VFPU: What is wrong ?

Discuss the development of new homebrew software, tools and libraries.

Moderators: cheriff, TyRaNiD

Post Reply
pegasus2000
Posts: 160
Joined: Wed Jul 12, 2006 7:09 am

VFPU: What is wrong ?

Post by pegasus2000 »

I am writing a routines that loads 16 values in the VFPU.
The routine must check if the address in memory in 16-aligned and
if it is not, it must choose automatically the transferring int by int

The code is this:

#define GEN___Load16FloatsToMatrix(_mpTypeFunc_,_mpTag_,_mpNrMatrix_) \
\
\
_mpTypeFunc_ void _mpTag_##Load16FloatsToMatrix_m##_mpNrMatrix_ (float *Data) \
{ \
__asm__ volatile ( \
"and $5, %1, 0x0F\n" \
"bne $5, 0, _LOAD16FLOATSTOMATRIX_NOALLIGN_"#_mpNrMatrix_" \n" \
"lv.q C"#_mpNrMatrix_"00, 0 + %0\n" /* Provvedi a caricare usando il metodo veloce */ \
"lv.q C"#_mpNrMatrix_"10, 16 + %0\n" \
"lv.q C"#_mpNrMatrix_"20, 32 + %0\n" \
"lv.q C"#_mpNrMatrix_"30, 48 + %0\n" \
"b _LOAD16FLOATSTOMATRIX_ENDFUNC_"#_mpNrMatrix_" \n" \
\
"_LOAD16FLOATSTOMATRIX_NOALLIGN_"#_mpNrMatrix_": \n" \
\
"lv.s S"#_mpNrMatrix_"00, 0 + %0\n" /* Provvedi a caricare usando il metodo più lento */ \
"lv.s S"#_mpNrMatrix_"01, 4 + %0\n" \
"lv.s S"#_mpNrMatrix_"02, 8 + %0\n" \
"lv.s S"#_mpNrMatrix_"03, 12 + %0\n" \
\
"lv.s S"#_mpNrMatrix_"10, 16 + %0\n" \
"lv.s S"#_mpNrMatrix_"11, 20 + %0\n" \
"lv.s S"#_mpNrMatrix_"12, 24 + %0\n" \
"lv.s S"#_mpNrMatrix_"13, 28 + %0\n" \
\
"lv.s S"#_mpNrMatrix_"20, 32 + %0\n" \
"lv.s S"#_mpNrMatrix_"21, 36 + %0\n" \
"lv.s S"#_mpNrMatrix_"22, 40 + %0\n" \
"lv.s S"#_mpNrMatrix_"23, 44 + %0\n" \
\
"lv.s S"#_mpNrMatrix_"30, 48 + %0\n" \
"lv.s S"#_mpNrMatrix_"31, 52 + %0\n" \
"lv.s S"#_mpNrMatrix_"32, 56 + %0\n" \
"lv.s S"#_mpNrMatrix_"33, 60 + %0\n" \
\
"_LOAD16FLOATSTOMATRIX_ENDFUNC_"#_mpNrMatrix_": \n" \
\
: : "m"(*Data), "r"(*Data) : "$5"); \
\
return; \
}

// End macro


MACROGEN1d(inline, Load16FloatsToMatrix, ndEMI_)

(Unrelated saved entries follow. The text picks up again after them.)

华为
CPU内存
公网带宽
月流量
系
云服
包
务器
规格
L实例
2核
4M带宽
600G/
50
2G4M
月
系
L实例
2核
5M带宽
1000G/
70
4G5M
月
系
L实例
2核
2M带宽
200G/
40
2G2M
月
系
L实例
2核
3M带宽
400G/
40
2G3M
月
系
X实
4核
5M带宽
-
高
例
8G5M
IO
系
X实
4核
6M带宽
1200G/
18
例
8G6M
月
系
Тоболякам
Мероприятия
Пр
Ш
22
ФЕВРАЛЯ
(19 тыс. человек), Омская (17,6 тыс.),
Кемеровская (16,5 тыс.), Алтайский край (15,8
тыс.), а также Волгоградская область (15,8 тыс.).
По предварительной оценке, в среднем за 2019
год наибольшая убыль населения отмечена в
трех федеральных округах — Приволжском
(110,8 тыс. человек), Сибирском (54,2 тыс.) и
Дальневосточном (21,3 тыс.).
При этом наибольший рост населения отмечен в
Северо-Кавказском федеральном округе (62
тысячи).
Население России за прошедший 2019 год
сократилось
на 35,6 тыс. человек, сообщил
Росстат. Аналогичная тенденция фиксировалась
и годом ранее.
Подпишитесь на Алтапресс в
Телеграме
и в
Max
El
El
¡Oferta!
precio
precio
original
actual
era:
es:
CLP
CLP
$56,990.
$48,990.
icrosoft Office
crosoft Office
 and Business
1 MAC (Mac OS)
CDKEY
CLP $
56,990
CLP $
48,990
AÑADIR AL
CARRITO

The trouble is that CPU hangs. It seems that the method of AND 15
to check if the address in 16 aligned doesn't work.

Where is my error ?
J.F.
Posts: 2906
Joined: Sun Feb 22, 2004 11:41 am

Post by J.F. »

BNE has a delay slot... you need a nop after it or it'll execute that first lv.q.
Post Reply